= DATA SUPPLIED =
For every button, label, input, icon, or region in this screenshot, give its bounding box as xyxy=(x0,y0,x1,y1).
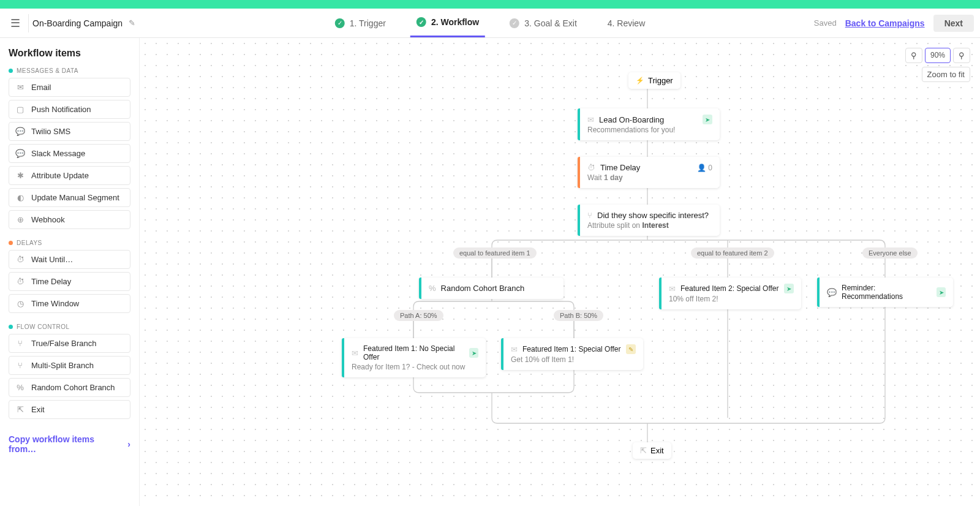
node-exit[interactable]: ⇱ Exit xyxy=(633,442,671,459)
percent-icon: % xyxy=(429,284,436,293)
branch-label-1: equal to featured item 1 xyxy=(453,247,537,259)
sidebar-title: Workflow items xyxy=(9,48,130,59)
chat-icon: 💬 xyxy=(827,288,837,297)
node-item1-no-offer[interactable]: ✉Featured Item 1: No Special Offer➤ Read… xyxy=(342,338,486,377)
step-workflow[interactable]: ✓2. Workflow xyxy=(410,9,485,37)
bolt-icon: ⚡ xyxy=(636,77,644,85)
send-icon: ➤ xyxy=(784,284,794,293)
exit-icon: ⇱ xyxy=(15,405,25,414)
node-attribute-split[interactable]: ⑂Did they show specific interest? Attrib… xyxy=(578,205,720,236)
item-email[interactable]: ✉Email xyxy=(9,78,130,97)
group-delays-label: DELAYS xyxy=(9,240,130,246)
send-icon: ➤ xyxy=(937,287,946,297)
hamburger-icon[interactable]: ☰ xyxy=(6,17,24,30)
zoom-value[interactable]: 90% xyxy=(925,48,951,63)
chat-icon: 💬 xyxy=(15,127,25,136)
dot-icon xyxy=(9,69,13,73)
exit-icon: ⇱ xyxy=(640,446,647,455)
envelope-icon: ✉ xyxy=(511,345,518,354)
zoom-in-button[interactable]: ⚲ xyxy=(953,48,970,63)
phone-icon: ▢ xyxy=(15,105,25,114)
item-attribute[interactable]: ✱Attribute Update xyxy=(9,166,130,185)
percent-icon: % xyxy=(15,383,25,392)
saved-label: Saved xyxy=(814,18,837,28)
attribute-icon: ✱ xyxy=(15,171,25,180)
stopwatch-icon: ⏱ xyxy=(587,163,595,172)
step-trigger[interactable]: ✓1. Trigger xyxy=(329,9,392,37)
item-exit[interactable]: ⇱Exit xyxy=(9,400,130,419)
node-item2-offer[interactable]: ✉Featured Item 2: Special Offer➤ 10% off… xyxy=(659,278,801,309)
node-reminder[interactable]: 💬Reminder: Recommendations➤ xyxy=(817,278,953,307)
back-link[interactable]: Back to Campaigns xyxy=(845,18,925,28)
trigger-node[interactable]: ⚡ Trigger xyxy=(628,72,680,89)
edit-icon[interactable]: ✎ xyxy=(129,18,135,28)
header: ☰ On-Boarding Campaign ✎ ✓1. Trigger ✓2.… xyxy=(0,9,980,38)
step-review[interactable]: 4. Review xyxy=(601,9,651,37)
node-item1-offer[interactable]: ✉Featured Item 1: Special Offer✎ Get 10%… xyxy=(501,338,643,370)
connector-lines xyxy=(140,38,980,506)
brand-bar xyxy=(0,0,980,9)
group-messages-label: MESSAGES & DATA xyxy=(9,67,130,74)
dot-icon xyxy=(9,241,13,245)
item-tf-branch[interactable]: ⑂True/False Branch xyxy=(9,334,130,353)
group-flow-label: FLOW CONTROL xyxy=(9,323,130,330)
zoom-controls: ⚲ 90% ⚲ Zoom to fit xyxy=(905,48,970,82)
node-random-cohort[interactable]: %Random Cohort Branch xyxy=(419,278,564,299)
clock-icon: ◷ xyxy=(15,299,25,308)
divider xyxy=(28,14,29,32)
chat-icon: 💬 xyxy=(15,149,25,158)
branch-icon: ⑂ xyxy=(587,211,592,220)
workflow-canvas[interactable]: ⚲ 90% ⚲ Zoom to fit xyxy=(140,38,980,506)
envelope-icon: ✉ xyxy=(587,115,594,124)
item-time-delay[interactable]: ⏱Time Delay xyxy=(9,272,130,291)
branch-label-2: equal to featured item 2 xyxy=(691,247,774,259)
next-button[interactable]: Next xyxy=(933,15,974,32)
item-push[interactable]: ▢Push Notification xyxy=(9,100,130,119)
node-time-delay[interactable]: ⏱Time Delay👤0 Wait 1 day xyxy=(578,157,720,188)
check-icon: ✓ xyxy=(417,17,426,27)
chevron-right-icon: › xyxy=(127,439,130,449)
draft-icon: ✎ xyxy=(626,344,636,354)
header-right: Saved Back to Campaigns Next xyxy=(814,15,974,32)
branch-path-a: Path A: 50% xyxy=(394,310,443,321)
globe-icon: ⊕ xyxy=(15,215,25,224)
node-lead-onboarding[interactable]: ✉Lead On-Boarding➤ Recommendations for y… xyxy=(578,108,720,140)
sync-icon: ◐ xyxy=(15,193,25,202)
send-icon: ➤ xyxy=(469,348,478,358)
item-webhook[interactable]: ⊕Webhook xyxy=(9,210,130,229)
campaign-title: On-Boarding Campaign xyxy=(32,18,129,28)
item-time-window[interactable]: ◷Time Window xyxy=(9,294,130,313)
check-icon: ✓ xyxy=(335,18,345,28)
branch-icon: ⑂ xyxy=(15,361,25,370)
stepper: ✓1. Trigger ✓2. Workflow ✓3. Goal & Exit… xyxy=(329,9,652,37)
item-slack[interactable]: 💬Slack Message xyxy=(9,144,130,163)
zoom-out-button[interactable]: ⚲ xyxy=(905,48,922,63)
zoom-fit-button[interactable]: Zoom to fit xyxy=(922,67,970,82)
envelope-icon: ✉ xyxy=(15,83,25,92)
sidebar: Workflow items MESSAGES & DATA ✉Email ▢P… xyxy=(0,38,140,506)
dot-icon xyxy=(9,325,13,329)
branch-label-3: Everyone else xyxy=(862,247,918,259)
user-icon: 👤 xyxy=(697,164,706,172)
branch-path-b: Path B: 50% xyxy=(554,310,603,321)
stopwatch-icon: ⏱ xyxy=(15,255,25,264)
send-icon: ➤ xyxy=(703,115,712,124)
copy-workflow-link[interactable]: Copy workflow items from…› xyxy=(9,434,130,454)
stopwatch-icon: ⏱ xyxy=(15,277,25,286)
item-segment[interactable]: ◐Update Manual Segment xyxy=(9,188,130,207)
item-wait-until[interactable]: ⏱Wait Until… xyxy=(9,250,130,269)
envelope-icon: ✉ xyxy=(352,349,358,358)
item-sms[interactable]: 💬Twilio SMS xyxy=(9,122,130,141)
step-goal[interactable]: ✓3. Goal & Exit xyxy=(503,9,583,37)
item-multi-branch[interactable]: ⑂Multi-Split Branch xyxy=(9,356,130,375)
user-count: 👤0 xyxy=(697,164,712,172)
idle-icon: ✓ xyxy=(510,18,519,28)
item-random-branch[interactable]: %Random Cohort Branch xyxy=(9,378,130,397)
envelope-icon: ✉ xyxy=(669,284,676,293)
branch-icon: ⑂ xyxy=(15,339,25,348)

= WORK INSTRUCTION =
Provide the count of lines in the records above that hold the word "Random", with no other text.

= WRITTEN ANSWER =
2